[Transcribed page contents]
※

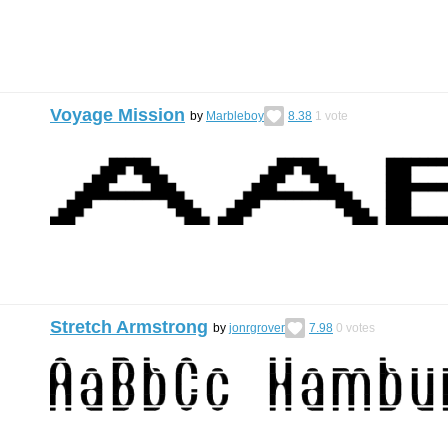
Voyage Mission
by
Marbleboy
8.38
1
vote
Stretch Armstrong
by
jonrgrover
7.98
0
votes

※

The records above should be reproduced exactly, with the pictures omitted.

Voyage Mission
by
Marbleboy
8.38
1
vote
Stretch Armstrong
by
jonrgrover
7.98
0
votes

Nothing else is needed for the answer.